*Required action*. Write out each line of the records that has "health" in it.

[Records from a data source]
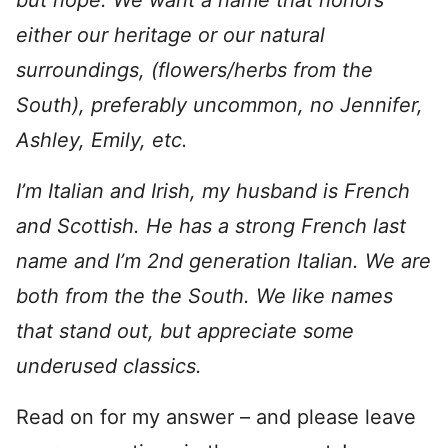
but nope. We want a name that honors
either our heritage or our natural
surroundings, (flowers/herbs from the
South), preferably uncommon, no Jennifer,
Ashley, Emily, etc.
I’m Italian and Irish, my husband is French
and Scottish. He has a strong French last
name and I’m 2nd generation Italian. We are
both from the the South. We like names
that stand out, but appreciate some
underused classics.
Read on for my answer – and please leave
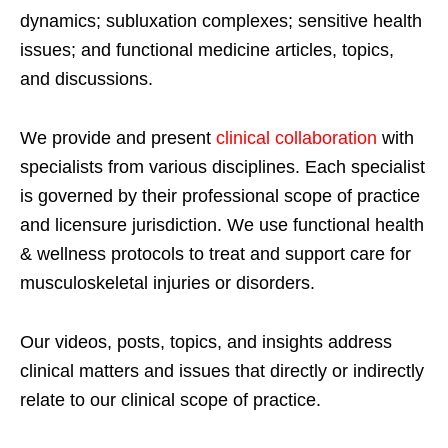
dynamics; subluxation complexes; sensitive health
issues; and functional medicine articles, topics,
and discussions.
We provide and present
clinical collaboration
with
specialists from various disciplines. Each specialist
is governed by their professional scope of practice
and licensure jurisdiction. We use functional health
& wellness protocols to treat and support care for
musculoskeletal injuries or disorders.
Our videos, posts, topics, and insights address
clinical matters and issues that directly or indirectly
relate to our clinical scope of practice.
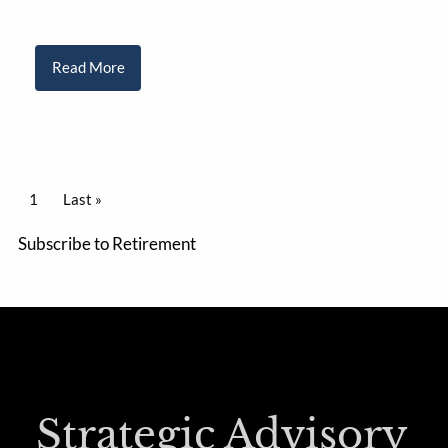
Read More
PAGINATION
Current page
1
Last page
Last »
Subscribe to Retirement
Strategic Advisory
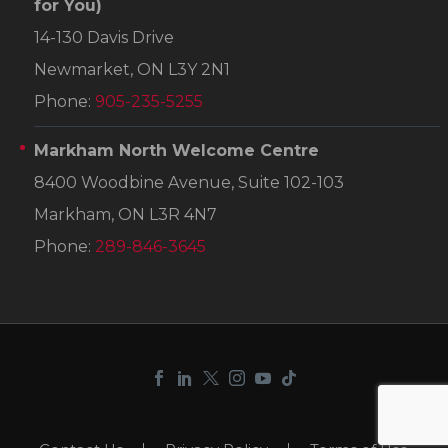
for You)
14-130 Davis Drive
Newmarket, ON L3Y 2N1
Phone:
905-235-5255
Markham North Welcome Centre
8400 Woodbine Avenue, Suite 102-103
Markham, ON L3R 4N7
Phone:
289-846-3645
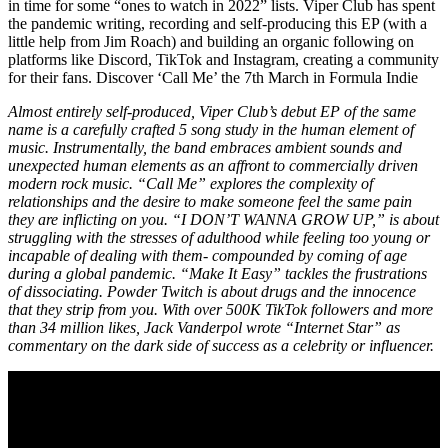
in time for some “ones to watch in 2022” lists. Viper Club has spent
the pandemic writing, recording and self-producing this EP (with a
little help from Jim Roach) and building an organic following on
platforms like Discord, TikTok and Instagram, creating a community
for their fans. Discover ‘Call Me’ the 7th March in Formula Indie
Almost entirely self-produced, Viper Club’s debut EP of the same
name is a carefully crafted 5 song study in the human element of
music. Instrumentally, the band embraces ambient sounds and
unexpected human elements as an affront to commercially driven
modern rock music. “Call Me” explores the complexity of
relationships and the desire to make someone feel the same pain
they are inflicting on you. “I DON’T WANNA GROW UP,” is about
struggling with the stresses of adulthood while feeling too young or
incapable of dealing with them- compounded by coming of age
during a global pandemic. “Make It Easy” tackles the frustrations
of dissociating. Powder Twitch is about drugs and the innocence
that they strip from you. With over 500K TikTok followers and more
than 34 million likes, Jack Vanderpol wrote “Internet Star” as
commentary on the dark side of success as a celebrity or influencer.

*Expected answer*.
dynamics; subluxation complexes; sensitive health
and licensure jurisdiction. We use functional health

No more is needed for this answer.